Il consolide sa notoriété en apparaissant dans des séries de qualité : Homeland et The Night Of aux États-Unis, Le Bureau des légendes en France. En 2010, Bakri reçoit l’Ours de la liberté de parole au Festival du film de Berlin. En 2002, il réalise le documentaire Jénine, Jénine, qui lui vaut d’être poursuivi par les tribunaux israéliens, car le documentaire met en lumière les massacres de l’armée israélienne dans les camps de réfugiés palestiniens de Jénine.

La passion de jouer, Mohammad Bakri a su la transmettre à trois de ses six enfants : Salah, Ziad et Adam Bakri.
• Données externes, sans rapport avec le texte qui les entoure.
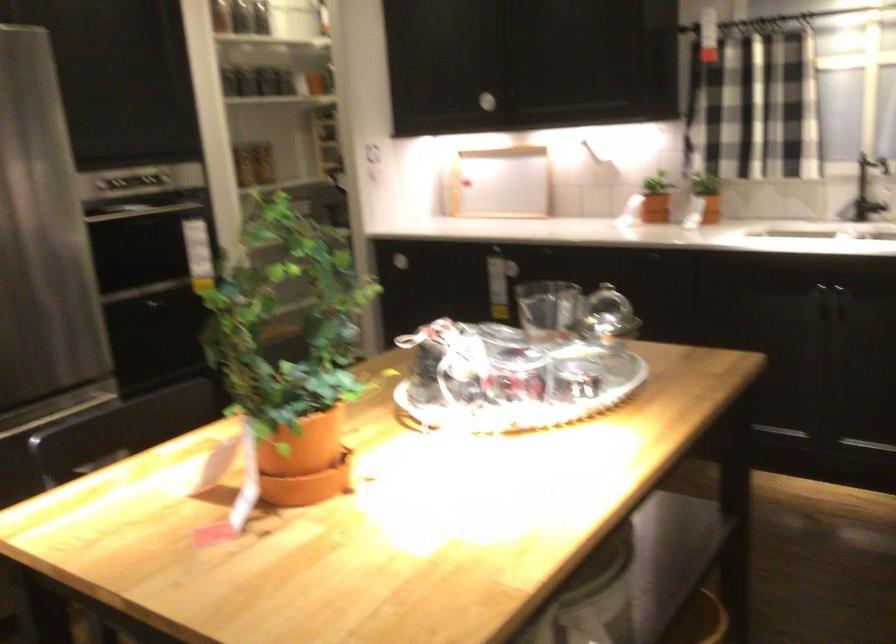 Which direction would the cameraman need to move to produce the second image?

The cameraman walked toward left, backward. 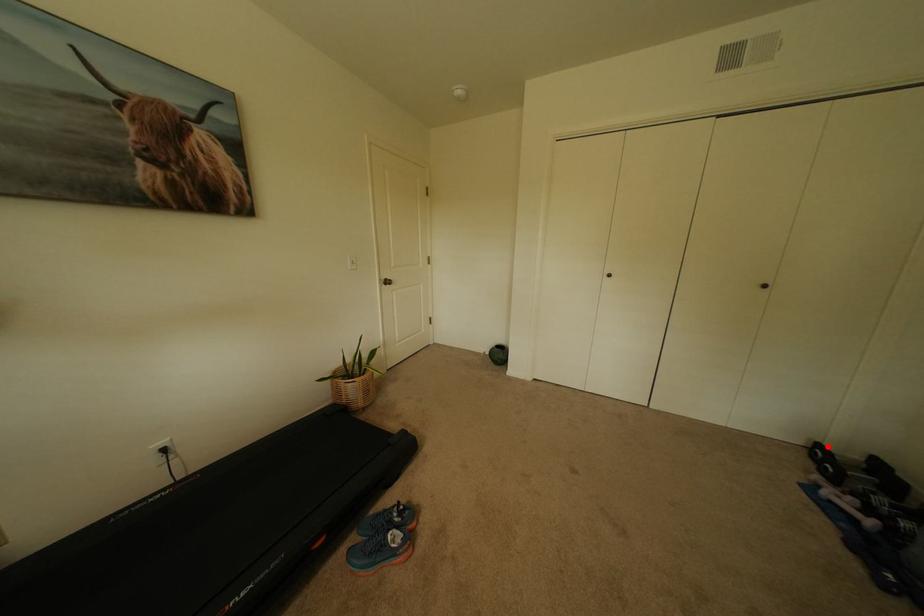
À l’annonce de sa mort, survenue le 24 décembre 2025 à Nahariya, le réalisateur égyptien Youssry Nassrallah a résumé en une phrase la portée de cette disparition : « C’est une grande perte pour la culture palestinienne et c’est une grande perte pour la culture arabe ».

Après la mort du poète Mahmoud Darwich et de l’intellectuel Edward Said, Mohammad Bakri était devenu, à son corps défendant, la figure emblématique de la Palestine. Ces dernières années, il tournait sans relâche pour mieux tenir tête à la maladie. On l’a vu paysan patriarche dans le Golan occupé (Al-Gharib, premier film d’une grande intensité signé Ameer Fakhreddine), haut gradé militaire égyptien machiavélique dans La Conspiration du Caire de Tarek Saleh, et enfin Palestinien errant à la recherche de son paradis perdu, volé, détruit, dans la saga réalisée par Cherien Dabis (Ce qu’il reste de nous).